Anyway, we got him all taken care of. A mere one hour later, he came running to me with more blood...another tooth was ready to pop out. That was a first for me. We pretty much repeated the same procedure for the second tooth. As you can see, he is also missing his top two teeth. So, FOUR teeth are missing on the top. Two teeth in one day!
Today was the first day of Show and Tell. I both love and hate Show and Tell at the same time. I love it because of the chance to hear what my students have to say about the things they love. To see how their oral language is developing. I love it because, if a Show and Tell is great, I catch a little glimpse into a child's life.
I hate it because...it takes so much time.
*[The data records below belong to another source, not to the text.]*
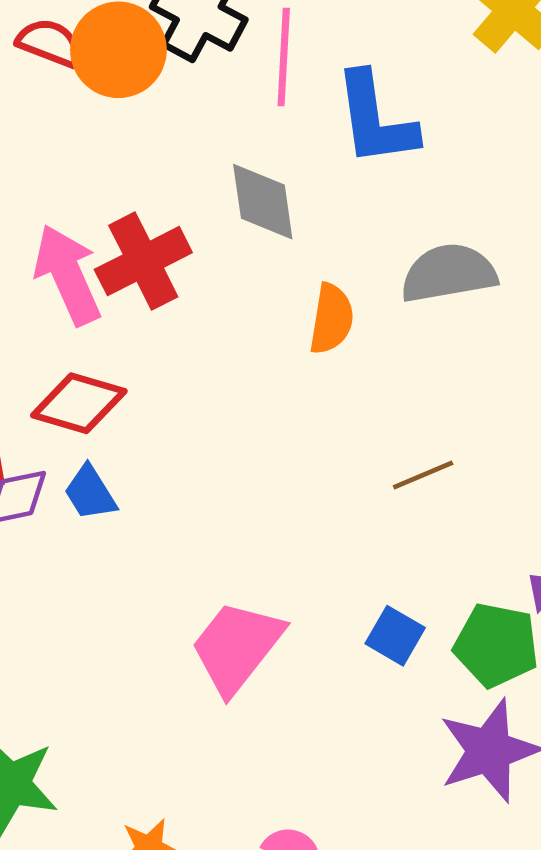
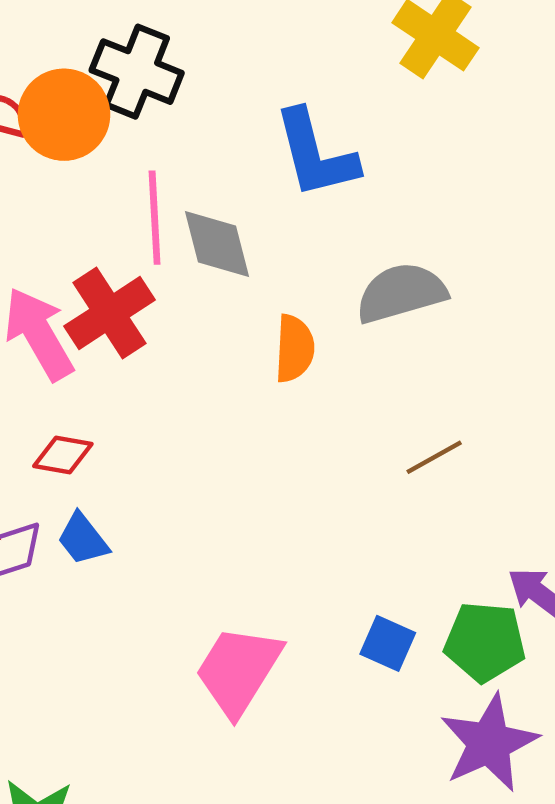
pink line: (284, 57) -> (155, 218), moved
red diamond: (79, 403) -> (63, 455), size x0.7
brown line: (423, 475) -> (434, 457), moved

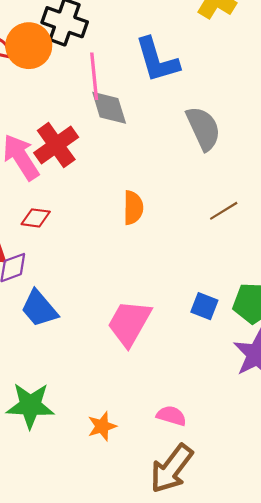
pink line: (155, 218) -> (94, 76), moved
gray semicircle: (401, 293) -> (203, 128), turned 84
orange semicircle: (294, 348) -> (133, 208), moved
blue trapezoid: (83, 539) -> (39, 309), moved, size x1.4

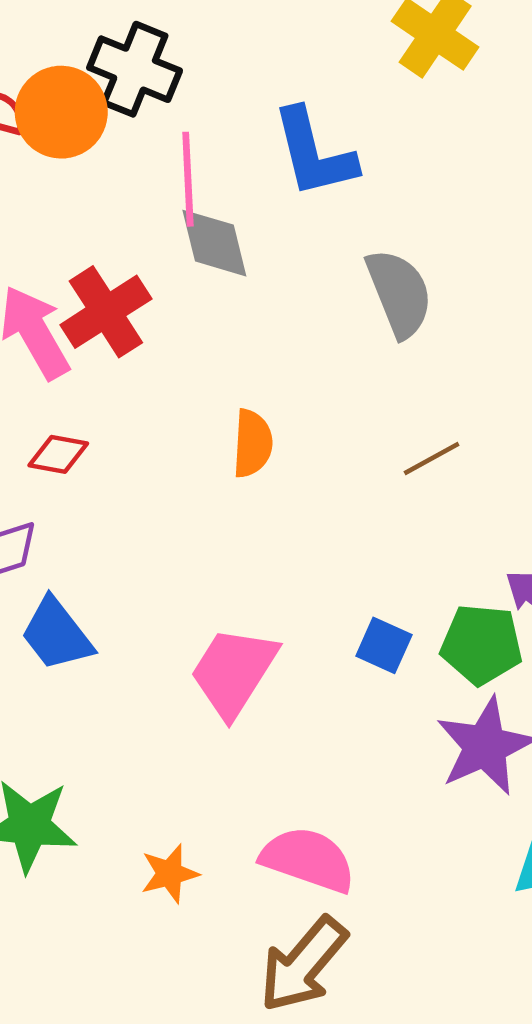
pink semicircle: (171, 416) -> (308, 860), size x1.6

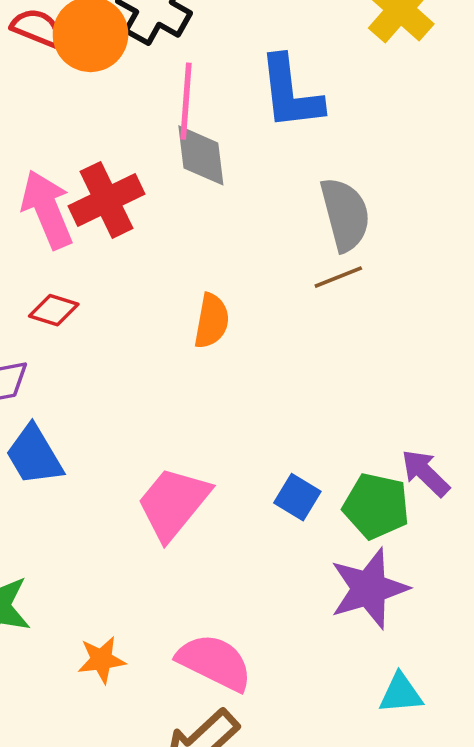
brown line: (432, 459) -> (338, 277), moved

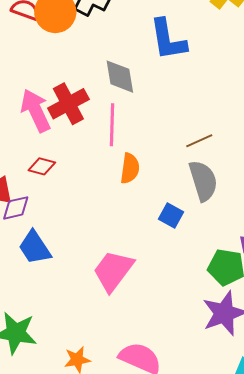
pink line: (186, 101) -> (112, 125), moved
gray semicircle: (345, 214) -> (203, 181), moved
blue square: (297, 497) -> (171, 215), moved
Time is limited these days in a classroom. There are lessons to learn. Tests to take. You know, the boring stuff that makes kids dislike coming to school. Unfortunately, that is what is becoming of education. Teach. Test. Teach. Test. No time for this. No time for that. Take away the "extra" stuff (usually the fun stuff) to make room for the test. ( Hopefully, you know me well enough to know that this is totally tongue in cheek...if you don't, it was.)
Before today, I would have said that I hate Show and Tell because of the mundane items the children bring. A crystal. A bouncy ball. A lego. A doll. As I sat today and listened to my students tell about their items, it occurred to me that what may be mundane to me is a treasure to them. I saw the light. It was worth the time. It was exciting for me to hear what they each had to say and the questions that the other students formulated and then articulated.
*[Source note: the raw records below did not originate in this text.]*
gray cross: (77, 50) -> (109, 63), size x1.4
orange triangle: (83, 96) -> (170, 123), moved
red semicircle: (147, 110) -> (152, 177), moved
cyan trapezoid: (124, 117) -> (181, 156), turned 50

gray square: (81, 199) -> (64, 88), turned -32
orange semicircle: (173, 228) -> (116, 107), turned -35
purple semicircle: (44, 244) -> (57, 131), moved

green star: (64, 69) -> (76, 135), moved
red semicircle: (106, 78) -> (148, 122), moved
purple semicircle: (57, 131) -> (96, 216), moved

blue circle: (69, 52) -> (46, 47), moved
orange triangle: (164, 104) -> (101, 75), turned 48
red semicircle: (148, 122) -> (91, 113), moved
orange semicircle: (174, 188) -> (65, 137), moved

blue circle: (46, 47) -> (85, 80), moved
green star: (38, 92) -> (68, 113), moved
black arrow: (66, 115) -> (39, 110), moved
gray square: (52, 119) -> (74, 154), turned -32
I take it back...I love Show and Tell!
Here is Tristan showing her dog, Sebastian.
Listen to the brilliant way they are house training the puppy.
Ethan brought a cicada that he found while he was in Texas.
Not only did he bring the bug, he had a bug book to go with it as well
as a picture of him with his uncle, and a live cicada.
Dallin won this medal for running a whole mile when he was in Idaho.
The bouncy ball of which I speak!
Chloe got this ball from her grandma's treasure box.
Our very newest student, Daniela, joined our class last week. It has been hard (as you can imagine) for her to be in a brand new class. To be the "new kid". There have been tears. Many, many tears. Her parents are very supportive and have helped her by walking her into the class each morning. However, there are still tears. I feel so badly when she cries. One day she cried from morning until the afternoon. All of the children were very concerned.
No matter what I said or did, she still cried.
"Teacher? I'm scared."
"Teacher? I'm shy."
"Teacher? My tummy hurts."
(and this was my favorite)
"Teacher? Why do my eyes keep opening and shutting and opening and shutting?"
I didn't know how to help her. I gave her hugs and encouragement but still, the tears would flow and she was just so sad when her daddy left her in class.
So, this morning, after the principal, her dad and myself finished our morning pep talk, Daniela was fighting back the tears once again. I had another student, Chloe, who's grandma (my sister from another mother :) ) works at my school, who was sitting in the class library waiting for the morning bell to ring. I said, "Daniela, why don't you sit in the reading corner with Chloe and read for a minute until the bell rings?"
Then that blessed little Chloe, slid over as far as she could on one of my lawn chairs in the corner and said "Daniela, come and share this chair with me."
That made all the difference. Not one more tear was shed the rest of the day.
Thank you Chloe. Thanks for being a good friend. Thanks for solving my problem.